Scientific classification
- Kingdom: Animalia
- Phylum: Chordata
- Class: Aves
- Order: Strigiformes
- Family: Strigidae
- Genus: Otus
- Species: O. everetti
- Binomial name: Otus everetti (Tweeddale, 1879)

= Everett's scops owl =

- Genus: Otus
- Species: everetti
- Authority: (Tweeddale, 1879)
- Conservation status: LC

Species of owl

Everett's scops owl (Otus everetti), also called Midanao lowland scops-owl is an owl species endemic to the Philippines. They are found on Bohol, Samar, Biliran, Leyte, Mindanao and Basilan. This species is part of the Philippine scops owl species complex which includes the Negros scops owl.

== Description and taxonomy ==
Everett's scops owl was part of the Philippine scops owl (O. megalotis) species complex, which also included the Negros scops owl (O. nigrorum), but these species were split following genetic analyses. O. everetti is differentiated by its darker plumage, face and darker orange eyes. This is species is monotypic.

== Ecology and behavior ==
Not much is known about this owl but they are presumed to have similar habits to other closely related scops owls. Their diet is presumed to be insects, small mammals, reptiles, and amphibians.

They live alone or in monogamous pairs. They breed throughout the year, laying clutches of 1 or 2 eggs. They nest in tree hollows in forests of the Philippine lowlands.

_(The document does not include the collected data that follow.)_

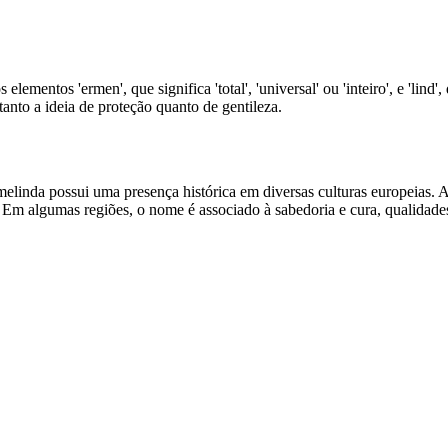
entos 'ermen', que significa 'total', 'universal' ou 'inteiro', e 'lind',
nto a ideia de proteção quanto de gentileza.
da possui uma presença histórica em diversas culturas europeias. A va
m algumas regiões, o nome é associado à sabedoria e cura, qualidades a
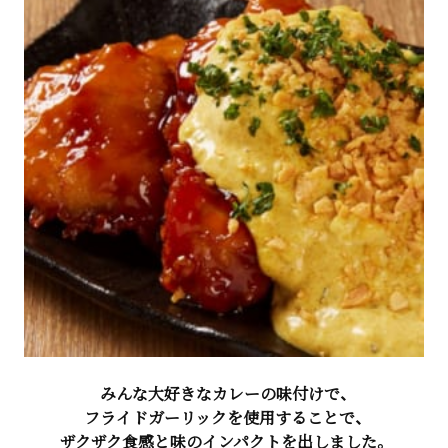
みんな大好きなカレーの味付けで、
フライドガーリックを使用することで、
ザクザク食感と味のインパクトを出しました。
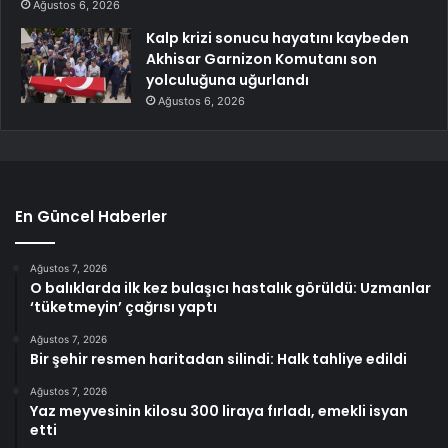
Ağustos 6, 2026
Kalp krizi sonucu hayatını kaybeden
Akhisar Garnizon Komutanı son
yolculuğuna uğurlandı
Ağustos 6, 2026
En Güncel Haberler
Ağustos 7, 2026
O balıklarda ilk kez bulaşıcı hastalık görüldü: Uzmanlar
‘tüketmeyin’ çağrısı yaptı
Ağustos 7, 2026
Bir şehir resmen haritadan silindi: Halk tahliye edildi
Ağustos 7, 2026
Yaz meyvesinin kilosu 300 liraya fırladı, emekli isyan
etti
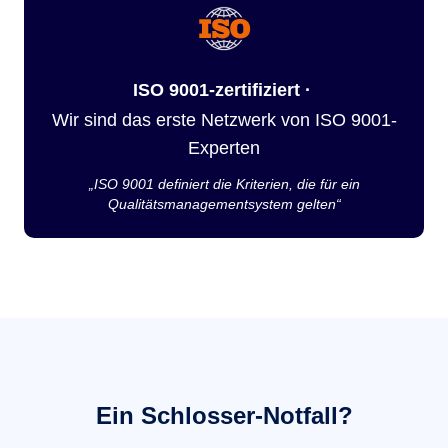
ISO 9001-zertifiziert ·
Wir sind das erste Netzwerk von ISO 9001-
Experten
„ISO 9001 definiert die Kriterien, die für ein
Qualitätsmanagementsystem gelten“
Ein Schlosser-Notfall?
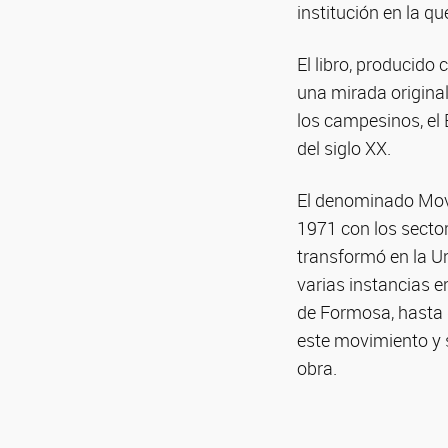
institución en la 
El libro, producido
una mirada original
los campesinos, el 
del siglo XX.
El denominado Movi
1971 con los secto
transformó en la U
varias instancias e
de Formosa, hasta 
este movimiento y 
obra.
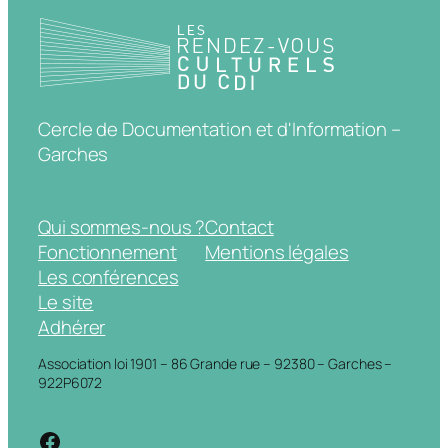
Cercle de Documentation et d'Information –
Garches
Qui sommes-nous ?
Contact
Fonctionnement
Mentions légales
Les conférences
Le site
Adhérer
Association loi 1901 – 86 Grande rue – 92380 – Garches –
922P6072
https://www.facebook.com/cdigarche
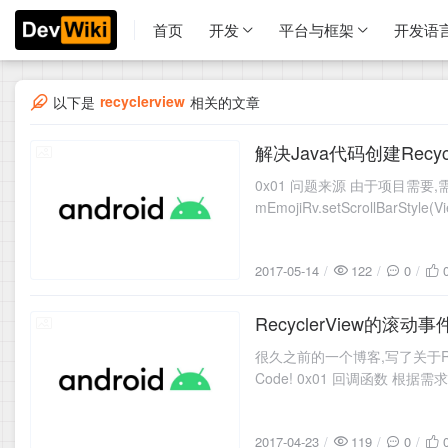
首页
开发
平台与框架
开发语
recyclerview
以下是
相关的文章
解决Java代码创建Recy
2017-05-14
0x01 问题来源 由于项目需要,需要在J
mEmojiRv.setScrollBarStyle(
2017-05-14
122
0
RecyclerView的滚
2017-04-23
很久之前的一个博客,写了关于Recy
2017-04-23
119
0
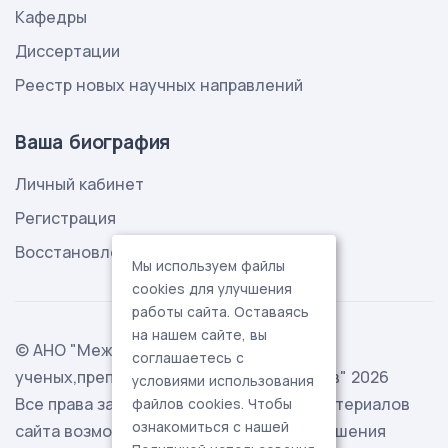
Кафедры
Диссертации
Реестр новых научных направлений
Ваша биография
Личный кабинет
Регистрация
Восстановление пароля
Мы используем файлы
cookies для улучшения
работы сайта. Оставаясь
на нашем сайте, вы
© АНО "Международная ассоциация
соглашаетесь с
ученых,преподавателей и специалистов" 2026
условиями использования
Все права защищены. Использование материалов
файлов cookies. Чтобы
ознакомиться с нашей
сайта возможно исключительно с разрешения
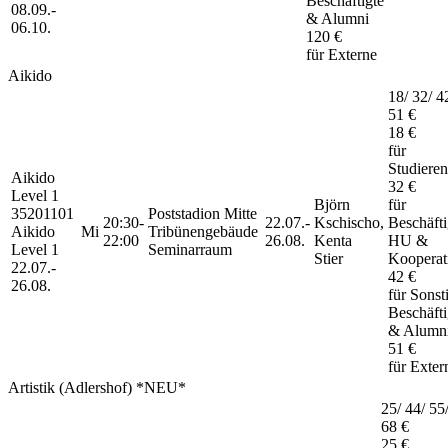
Beschäftigte
08.09.-
& Alumni
06.10.
120 €
für Externe
Aikido
18/ 32/ 4
51 €
18 €
für
Studiere
Aikido
32 €
Level 1
Björn
für
35201101
Poststadion Mitte
20:30-
22.07.-
Kschischo,
Beschäfti
Aikido
Mi
Tribünengebäude
22:00
26.08.
Kenta
HU &
Level 1
Seminarraum
Stier
Kooperat
22.07.-
42 €
26.08.
für Sonst
Beschäfti
& Alumn
51 €
für Exter
Artistik (Adlershof) *NEU*
25/ 44/ 55
68 €
25 €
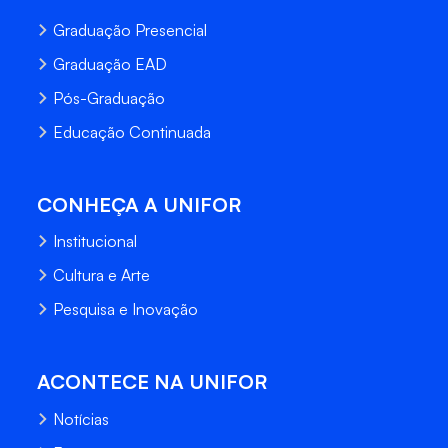
Graduação Presencial
Graduação EAD
Pós-Graduação
Educação Continuada
CONHEÇA A UNIFOR
Institucional
Cultura e Arte
Pesquisa e Inovação
ACONTECE NA UNIFOR
Notícias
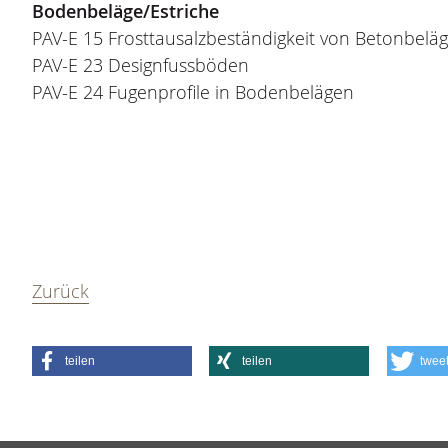
Bodenbeläge/Estriche
PAV-E 15 Frosttausalzbeständigkeit von Betonbelä
PAV-E 23 Designfussböden
PAV-E 24 Fugenprofile in Bodenbelägen
Zurück
teilen
teilen
twee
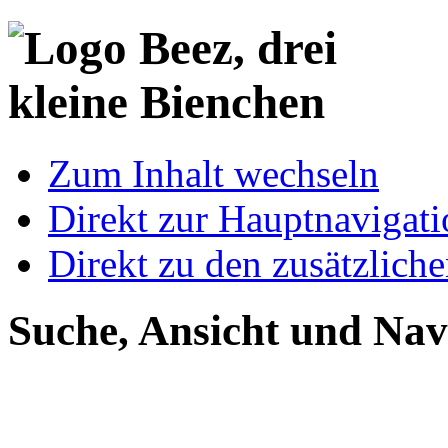
Zum Inhalt wechseln
Direkt zur Hauptnaviga
Direkt zu den zusätzlich
Suche, Ansicht und Nav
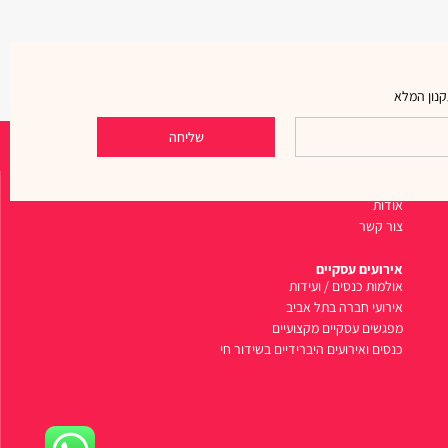
נון המלא
שליחה
ניווט מהיר
אודות
צור קשר
אירועים עסקיים
אולמות כנסים / ועידות
אירועי חברה בתל אביב
מפגשים עסקיים מקצועיים
כנסים ואירועים היברידיים בשידור חי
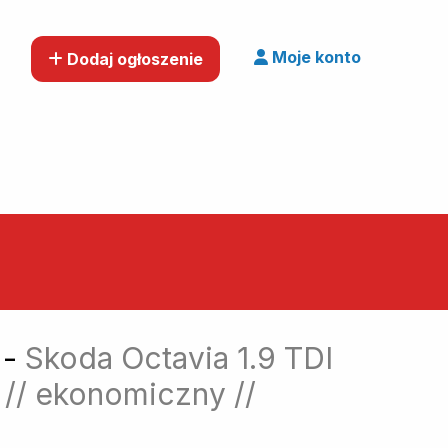
Moje konto
Dodaj ogłoszenie
 -
Skoda Octavia 1.9 TDI
a // ekonomiczny //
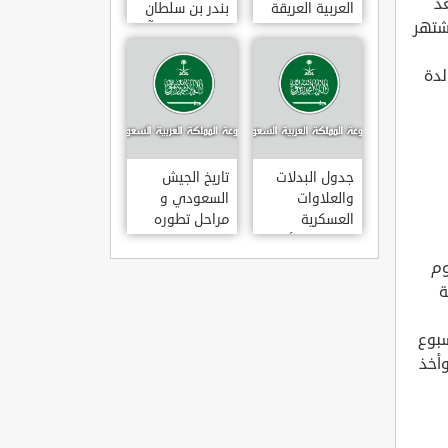
عد
العربية العريقة
بندر بن سلطان
اشتهر
بن عبد العزيز آل
سعود
لدة
جدول البدلات
تاريخ الجيش
والعلاوات
السعودي و
العسكرية
مراحل تطوره
للضباط والأفراد
وم
ة
للضباط البريطانيين، وتبلغ مدة الدراسة فيها 44 أسبوع
وأخذ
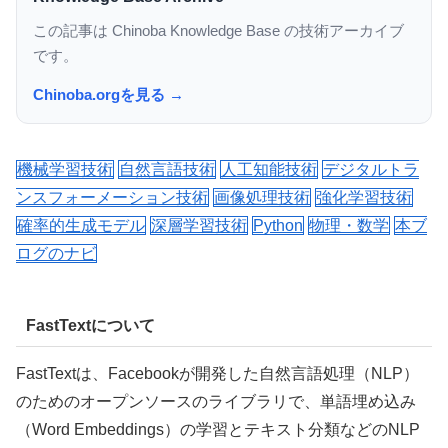
この記事は Chinoba Knowledge Base の技術アーカイブ
です。
Chinoba.orgを見る →
機械学習技術
自然言語技術
人工知能技術
デジタルトラ
ンスフォーメーション技術
画像処理技術
強化学習技術
確率的生成モデル
深層学習技術
Python
物理・数学
本ブ
ログのナビ
FastTextについて
FastTextは、Facebookが開発した自然言語処理（NLP）
のためのオープンソースのライブラリで、単語埋め込み
（Word Embeddings）の学習とテキスト分類などのNLP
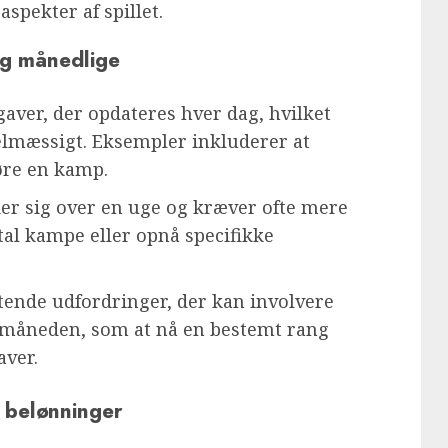
aspekter af spillet.
og månedlige
aver, der opdateres hver dag, hvilket
egelmæssigt. Eksempler inkluderer at
føre en kamp.
er sig over en uge og kræver ofte mere
tal kampe eller opnå specifikke
ende udfordringer, der kan involvere
 af måneden, som at nå en bestemt rang
aver.
r belønninger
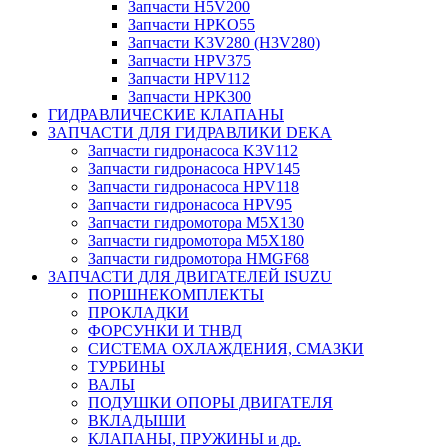
Запчасти H5V200
Запчасти HPKO55
Запчасти K3V280 (H3V280)
Запчасти HPV375
Запчасти HPV112
Запчасти HPK300
ГИДРАВЛИЧЕСКИЕ КЛАПАНЫ
ЗАПЧАСТИ ДЛЯ ГИДРАВЛИКИ DEKA
Запчасти гидронасоса K3V112
Запчасти гидронасоса HPV145
Запчасти гидронасоса HPV118
Запчасти гидронасоса HPV95
Запчасти гидромотора M5X130
Запчасти гидромотора M5X180
Запчасти гидромотора HMGF68
ЗАПЧАСТИ ДЛЯ ДВИГАТЕЛЕЙ ISUZU
ПОРШНЕКОМПЛЕКТЫ
ПРОКЛАДКИ
ФОРСУНКИ И ТНВД
СИСТЕМА ОХЛАЖДЕНИЯ, СМАЗКИ
ТУРБИНЫ
ВАЛЫ
ПОДУШКИ ОПОРЫ ДВИГАТЕЛЯ
ВКЛАДЫШИ
КЛАПАНЫ, ПРУЖИНЫ и др.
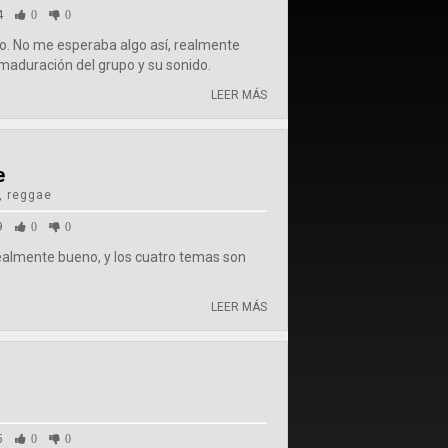
4
0
0
o. No me esperaba algo así, realmente
 maduración del grupo y su sonido.
LEER MÁS
e
, reggae
9
0
0
realmente bueno, y los cuatro temas son
LEER MÁS
5
0
0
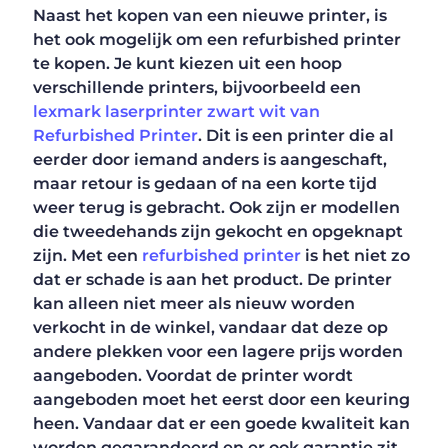
Naast het kopen van een nieuwe printer, is
het ook mogelijk om een refurbished printer
te kopen. Je kunt kiezen uit een hoop
verschillende printers, bijvoorbeeld een
lexmark laserprinter zwart wit van
Refurbished Printer
. Dit is een printer die al
eerder door iemand anders is aangeschaft,
maar retour is gedaan of na een korte tijd
weer terug is gebracht. Ook zijn er modellen
die tweedehands zijn gekocht en opgeknapt
zijn. Met een
refurbished printer
is het niet zo
dat er schade is aan het product. De printer
kan alleen niet meer als nieuw worden
verkocht in de winkel, vandaar dat deze op
andere plekken voor een lagere prijs worden
aangeboden. Voordat de printer wordt
aangeboden moet het eerst door een keuring
heen. Vandaar dat er een goede kwaliteit kan
worden gegarandeerd en er ook garantie zit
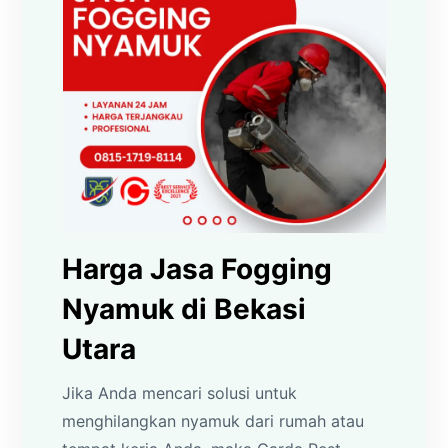
Harga Jasa Fogging
Nyamuk di Bekasi
Utara
Jika Anda mencari solusi untuk
menghilangkan nyamuk dari rumah atau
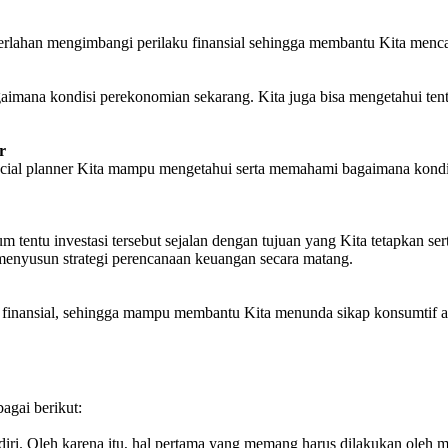
perlahan mengimbangi perilaku finansial sehingga membantu Kita mencap
mana kondisi perekonomian sekarang. Kita juga bisa mengetahui tenta
r
ancial planner Kita mampu mengetahui serta memahami bagaimana kondis
 tentu investasi tersebut sejalan dengan tujuan yang Kita tetapkan ser
 menyusun strategi perencanaan keuangan secara matang.
 finansial, sehingga mampu membantu Kita menunda sikap konsumtif a
agai berikut:
ndiri. Oleh karena itu, hal pertama yang memang harus dilakukan oleh m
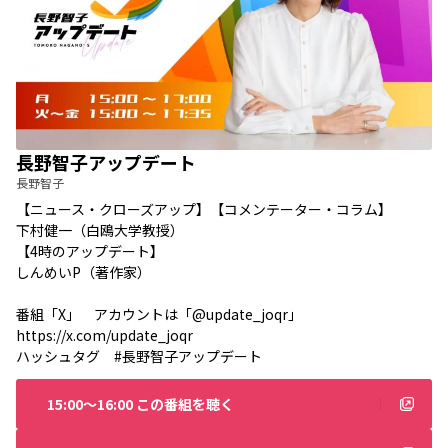
長野智子アップデート
長野智子
【ニュース・クローズアップ】【コメンテーター・コラム】
下村健一（白鴎大学教授）
【4時のアップデート】
しんめいP（著作家）
番組「X」 アカウントは「
@update_joqr
」
https://x.com/update_joqr
ハッシュタグ #長野智子アップデート
15:00〜16:00 この番組を聴く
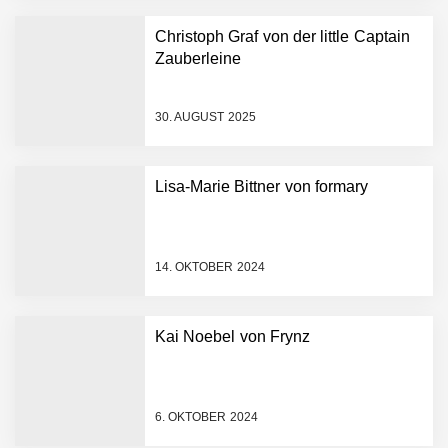
Bundesliga-Premiere:
Humanoider Roboter bringt
Christoph Graf von der little Captain
Hightech ins Stadion
Zauberleine
Simulationsdienstleistung in
Minuten statt Wochen:
FiniteNow ermöglicht
30. AUGUST 2025
sofortige
Angebotskalkulation für
schnellere
Lisa-Marie Bittner von formary
Entwicklungsprozesse
Pyck im Employer Portrait
14. OKTOBER 2024
Matthias Nagel von Pyck
Kai Noebel von Frynz
Maximilian Mack von Pyck
6. OKTOBER 2024
Daniel Jarr von Pyck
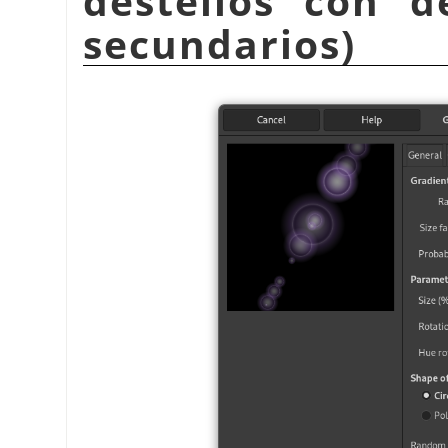
destellos con d
secundarios)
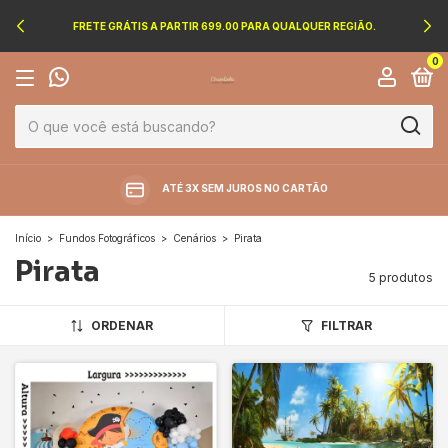
FRETE GRÁTIS A PARTIR 699.00 PARA QUALQUER REGIÃO.
0
ATÉ 3X SEM JUROS NO CARTÃO
Início
>
Fundos Fotográficos
>
Cenários
>
Pirata
Pirata
5 produtos
ORDENAR
FILTRAR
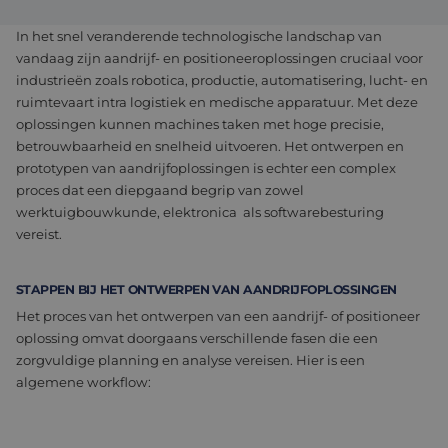
Assemblage & Customizing
Manufacturing
In het snel veranderende technologische landschap van
vandaag zijn aandrijf- en positioneeroplossingen cruciaal voor
Defensie
Over ons
industrieën zoals robotica, productie, automatisering, lucht- en
ruimtevaart intra logistiek en medische apparatuur. Met deze
Werken bij
oplossingen kunnen machines taken met hoge precisie,
betrouwbaarheid en snelheid uitvoeren. Het ontwerpen en
prototypen van aandrijfoplossingen is echter een complex
proces dat een diepgaand begrip van zowel
werktuigbouwkunde, elektronica als softwarebesturing
vereist.
STAPPEN BIJ HET ONTWERPEN VAN AANDRIJFOPLOSSINGEN
Het proces van het ontwerpen van een aandrijf- of positioneer
oplossing omvat doorgaans verschillende fasen die een
zorgvuldige planning en analyse vereisen. Hier is een
algemene workflow:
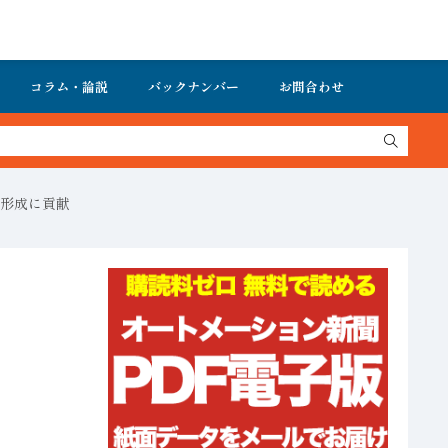
コラム・論説
バックナンバー
お問合わせ
形成に貢献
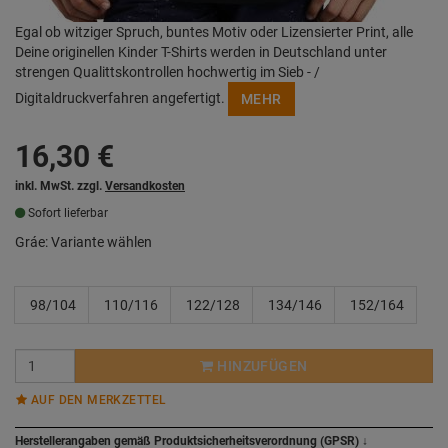
Egal ob witziger Spruch, buntes Motiv oder Lizensierter Print, alle
Deine originellen Kinder T-Shirts werden in Deutschland unter
strengen Qualittskontrollen hochwertig im Sieb - /
Digitaldruckverfahren angefertigt.
MEHR
16,30
€
inkl. MwSt. zzgl.
Versandkosten
Sofort lieferbar
Gráe:
Variante wählen
98/104
110/116
122/128
134/146
152/164
HINZUFÜGEN
AUF DEN MERKZETTEL
Herstellerangaben gemäß Produktsicherheitsverordnung (GPSR)
↓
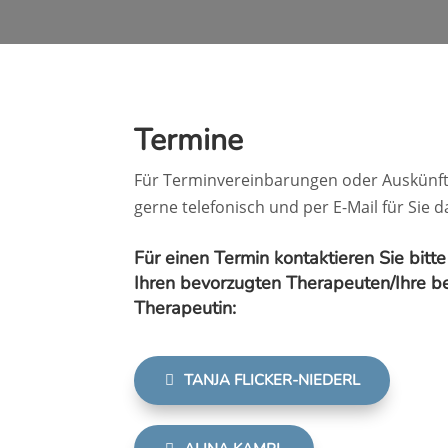
Termine
Für Terminvereinbarungen oder Auskünft
gerne telefonisch und per E-Mail für Sie d
Für einen Termin kontaktieren Sie bitte
Ihren bevorzugten Therapeuten/Ihre b
Therapeutin:
TANJA FLICKER-NIEDERL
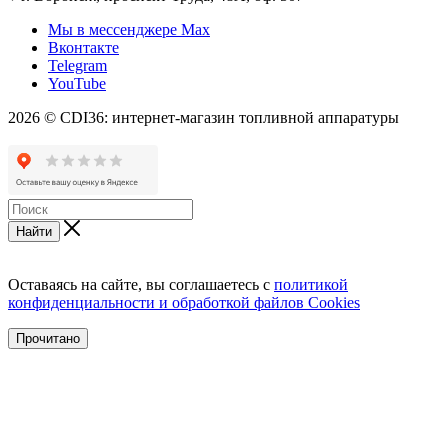
Мы в мессенджере Max
Вконтакте
Telegram
YouTube
2026 © CDI36: интернет-магазин топливной аппаратуры
Найти
Оставаясь на сайте, вы соглашаетесь с
политикой
конфиденциальности и обработкой файлов Cookies
Прочитано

== Habitat and conservation status ==
It is found in tropical moist lowland forest and the lower reaches of montane forest until 1,550 meters above sea level it is replaced by the smaller Mindanao scops owl. Typically roosts in dense bamboo groves during the daytime.

IUCN has assessed this bird as least-concern species but the population is decreasing. This species' main threat is habitat loss with wholesale clearance of forest habitats as a result of logging, agricultural conversion and mining activities occurring within the range. The most affected part of its range is Bohol which only has 4% forest cover remaining.

Occurs in a few protected areas like Pasonanca Natural Park, Mount Apo and Mount Kitanglad on Mindanao, Rajah Sikatuna Protected Landscape in Bohol and Samar Island Natural Park but actual protection and enforcement of laws surrounding illegal logging and hunting are lacking.